--- Records shown Enclosed Below ---

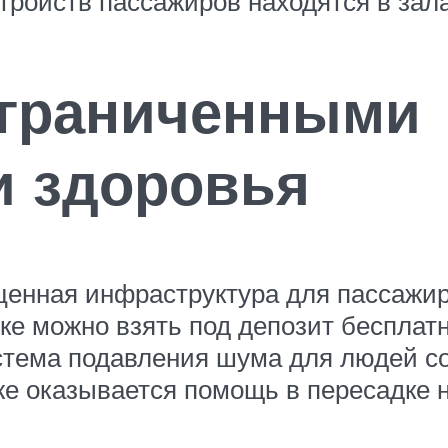
стройств пассажиров находятся в зал
ограниченными
и здоровья
оценная инфраструктура для пассажи
ке можно взять под депозит бесплат
истема подавления шума для людей с
е оказывается помощь в пересадке н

--- End of Enclosed Records shown ---

◆ The problem ◆
Set down the records exactly, without the pictures.

◆ Solution ◆
стройств пассажиров находятся в зал
ограниченными
и здоровья
оценная инфраструктура для пассажи
ке можно взять под депозит бесплат
истема подавления шума для людей с
е оказывается помощь в пересадке н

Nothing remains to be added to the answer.